A few days later I was off to clean up some litter on my own with my new litter grabber that one of the Mill Ruin work group coordinators had given me. I had been watching a number of homeless folks over the last month or so who had been living under the Hennepin Bridge. I happened to be on the bike ramp looking over the railing at a pile of buttons in the weeds. They were blue and green plastic buttons with a note that said 'butts for buttons". I don't even know what that means and I'm afraid to google it. My camera lens had broken and I was getting a grinding noise and blurry pictures so no photo to be had. Just then a couple walked by and started heading for the homemade cardboard house up in the rafters of the bridge. They are not the first people I've notice temporarily living there over the last few years. The flat concrete area suitable for sleeping is about 25ft up a stone wall and I had been wondering how folks get up there. I had convinced myself that they dropped down from above and swung around a wire grate, but no, I watched the couple quickly and athletically scale the wall. When the guy noticed that I was watching he shouted out to me "the police know we're here and sometimes they bring us lunch". I responded with something like "I'm just watching you climb that wall and am amazed at how you got yourself up there so fast.". So a few comments back and forth and I told him if you see me around I'm just picking up litter around the river. He said they try to clean up their litter. That couple is gone now as is their cardboard house and I give them a B minus on their cleanup effort. I picked up a little trash under the bridge, not everything, but I wondered what happened to them.

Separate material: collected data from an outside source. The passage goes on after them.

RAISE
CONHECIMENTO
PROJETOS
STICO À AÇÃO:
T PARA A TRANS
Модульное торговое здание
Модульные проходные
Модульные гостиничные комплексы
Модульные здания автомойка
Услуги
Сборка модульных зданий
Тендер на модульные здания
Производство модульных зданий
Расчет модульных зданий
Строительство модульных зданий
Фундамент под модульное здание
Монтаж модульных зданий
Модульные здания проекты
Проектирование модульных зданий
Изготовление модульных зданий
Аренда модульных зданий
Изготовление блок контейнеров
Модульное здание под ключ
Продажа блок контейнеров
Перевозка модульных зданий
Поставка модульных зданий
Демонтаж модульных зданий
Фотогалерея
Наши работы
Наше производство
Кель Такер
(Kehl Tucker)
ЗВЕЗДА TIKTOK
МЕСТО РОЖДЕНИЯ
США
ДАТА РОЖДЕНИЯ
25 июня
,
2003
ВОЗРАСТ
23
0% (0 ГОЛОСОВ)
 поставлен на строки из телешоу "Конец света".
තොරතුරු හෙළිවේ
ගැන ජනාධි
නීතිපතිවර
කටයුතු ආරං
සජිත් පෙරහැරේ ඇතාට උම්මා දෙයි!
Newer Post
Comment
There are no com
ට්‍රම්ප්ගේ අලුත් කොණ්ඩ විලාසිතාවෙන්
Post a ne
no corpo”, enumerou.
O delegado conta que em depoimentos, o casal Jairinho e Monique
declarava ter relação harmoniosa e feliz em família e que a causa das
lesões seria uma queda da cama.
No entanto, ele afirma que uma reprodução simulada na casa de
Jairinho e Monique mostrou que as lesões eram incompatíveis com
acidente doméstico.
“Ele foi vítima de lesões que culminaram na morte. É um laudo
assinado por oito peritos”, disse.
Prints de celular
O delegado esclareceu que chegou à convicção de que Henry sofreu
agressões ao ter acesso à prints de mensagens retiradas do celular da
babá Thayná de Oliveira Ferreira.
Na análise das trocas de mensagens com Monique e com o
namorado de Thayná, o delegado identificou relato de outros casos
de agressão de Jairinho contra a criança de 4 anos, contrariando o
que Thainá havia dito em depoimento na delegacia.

Another couple of guys had been also living nearby under the same bridge but on a concrete slab right next to the bike/walking path. Out in plain sight, horribly uncomfortable, an all around bad place to sleep at night. Those folks are gone too. Litter left behind. I am just the observer and cleanup crew, but D minus for you guys. So I looked over the railing to see if the third camp right along the water was gone too. Yes, gone and a big bag of litter was wedged into the rocks below. Good job just not finished. I hopped over the railing and dragged it up. I spent about 1/2 an hour picking up stuff and left it all by the park and rec trash barrel. There is more to do but instead I wanted to walk up river a bit. I wondered what happened to everyone and then I got to thinking about something that I'd seen on Facebook from Samantha Pree, one of the candidates for city council. Basically she wondered if police were evicting homeless from places that would be embarrassing to the city as we get ready to be hosts for the Super Bowl this winter. But that seems like a long way off. But maybe that is exactly what is happening.
Further up the river I returned to work in the woods next to the kid's area at the James Rice Playground. This was my second time in the last month working that set of woods. A rough estimate is that I found about 60 quart bottles of Miller High Life (they weren't all empty) and another 40 quart bottles of gin. Most were under vines that I had to trample down to reach. I was glad to have my new litter grabbler. Resources, not just litter.